Community recovery in a natural disaster depends in large part on the goodwill of its citizens. California has seen amazing acts of heroism and selflessness over the past few years in communities hit by fire and flood.
What we don’t see as clearly is the impact of landlords who don’t step up to help.
We know. Our community, Big Sur, has been hit by three wildfires, a failed bridge, and massive slides over the past eight years. Every disaster impacts all businesses along our fragile coastal highway.
Community recovery, every time, has depended in large part on those businesses. When schools, restaurants, gas stations, convenience stores, and retail close due to smoke, reduction in visitors and/or lack of access, families go unfed, tax revenue suffers, and businesses accumulate debt. Many prepare for this with a reserve, but in the restaurant industry where margins are thin, a reserve is eaten up quickly when a fire is followed by a debris flow.
Many look at communities like ours and Montecito as rich neighborhoods that can take care of themselves. The truth is that our communities are made up of a wide socio-economic demographic. When a greedy landlord refuses any concession on lease or rent, they can put our small business owners out of business. When enlightened landlords work with their lessees, everyone benefits and businesses have a chance of weathering the downturn.
In Big Sur, most employers with staff housing and a majority of private property owner and landlords renting out a guest house to a member of the local workforce, either forgave or sharply reduced the rent they charged. Businesses that did not own the land under their brick-and-mortar storefront received reductions in their monthly obligations, and donors stepped up to provide funds to keep iconic establishments from going under.

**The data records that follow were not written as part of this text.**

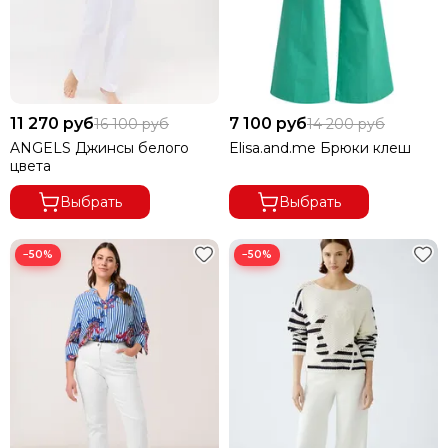
11 270 руб
7 100 руб
16 100 руб
14 200 руб
ANGELS Джинсы белого
Elisa.and.me Брюки клеш
цвета
Выбрать
Выбрать
−50%
−50%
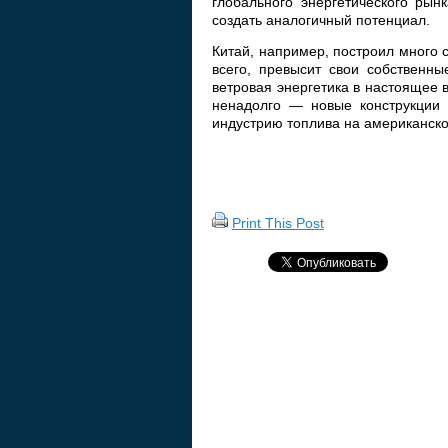
глобального энергетического рын
создать аналогичный потенциал.
Китай, например, построил много 
всего, превысит свои собственн
ветровая энергетика в настоящее 
ненадолго — новые конструкции 
индустрию топлива на американско
Print This Post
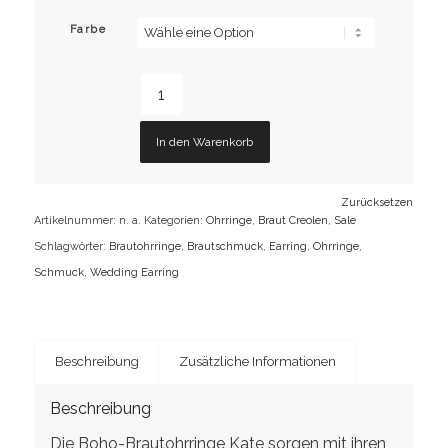
Farbe
In den Warenkorb
Zurücksetzen
Artikelnummer:
n. a.
Kategorien:
Ohrringe
,
Braut Creolen
,
Sale
Schlagwörter:
Brautohrringe
,
Brautschmuck
,
Earring
,
Ohrringe
,
Schmuck
,
Wedding Earring
Beschreibung
Zusätzliche Informationen
Beschreibung
Die Boho-Brautohrringe Kate sorgen mit ihren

Doing these things helped minimize the trauma to workers, managers and small business owners struggling to get their bearings, and has led to a swift path to recovery, on our part of the coast.
Our hope is that landlords who own property in the Montecito area step up and lend a helping hand for our grieving neighbors to the south. The community deserves their support.
Butch Kronlund, is president of Coast Property Owners Association of Big Sur.